Dataset excerpts Block Start

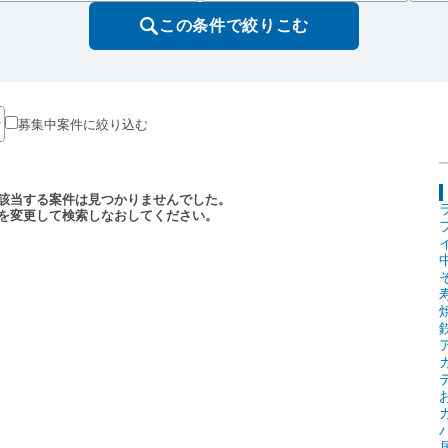
この条件で絞りこむ
募集中案件に絞り込む
該当する案件は見つかりませんでした。
を変更して検索しなおしてください。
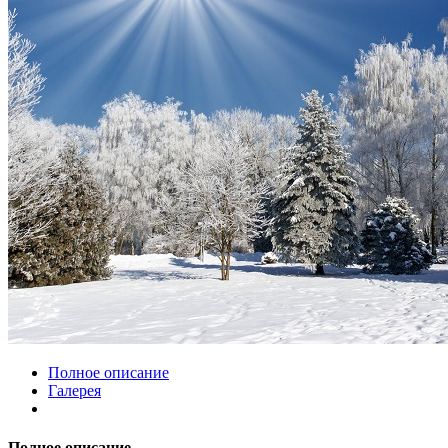
Полное описание
Галерея
Полное описание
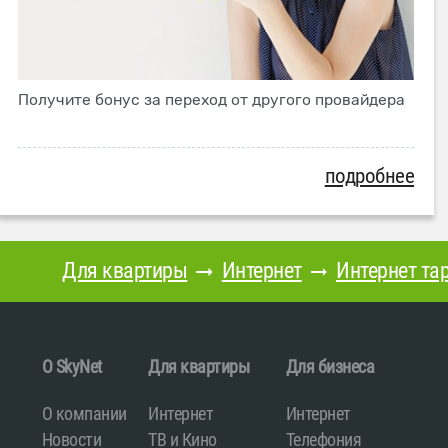
Получите бонус за переход от другого провайдера
подробнее
Для квартиры
Интернет
Интернет та
O SkyNet
Для квартиры
Для бизнеса
О компании
Интернет
Интернет
Новости
ТВ и Кино
Телефония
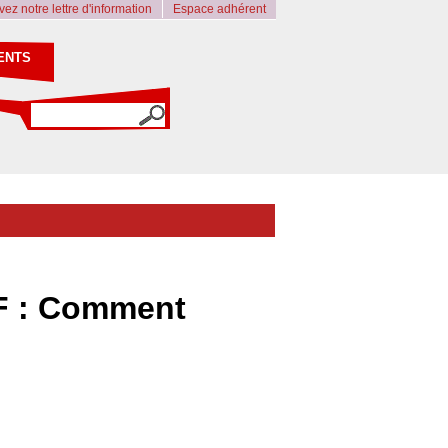
ez notre lettre d'information
Espace adhérent
ENTS
dF : Comment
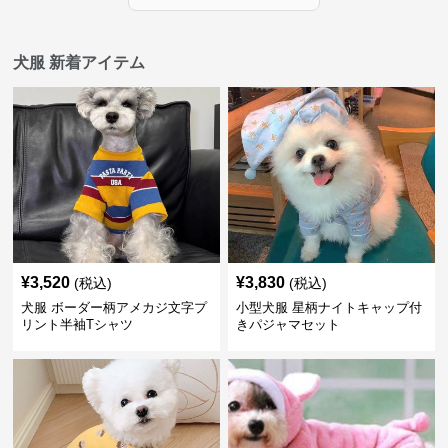
犬服 新着アイテム
¥
3,520
¥
3,830
(税込)
(税込)
犬服 ボーダー柄アメカジ文字プ
小型犬服 星柄ナイトキャップ付
リント半袖Tシャツ
きパジャマセット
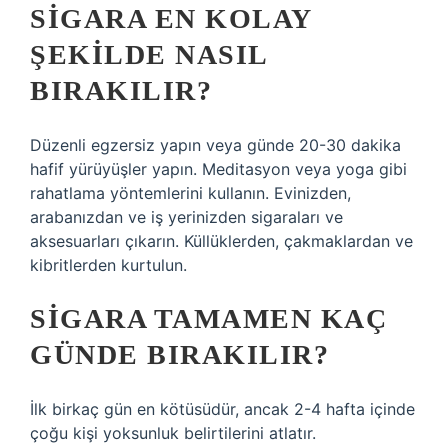
SIGARA EN KOLAY
ŞEKILDE NASIL
BIRAKILIR?
Düzenli egzersiz yapın veya günde 20-30 dakika
hafif yürüyüşler yapın. Meditasyon veya yoga gibi
rahatlama yöntemlerini kullanın. Evinizden,
arabanızdan ve iş yerinizden sigaraları ve
aksesuarları çıkarın. Küllüklerden, çakmaklardan ve
kibritlerden kurtulun.
SIGARA TAMAMEN KAÇ
GÜNDE BIRAKILIR?
İlk birkaç gün en kötüsüdür, ancak 2-4 hafta içinde
çoğu kişi yoksunluk belirtilerini atlatır.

Dataset excerpts Block End

→ Exercise prompt: Reproduce every line in the data that has the word "yapın" in it.

→ Response below:
Düzenli egzersiz yapın veya günde 20-30 dakika
hafif yürüyüşler yapın. Meditasyon veya yoga gibi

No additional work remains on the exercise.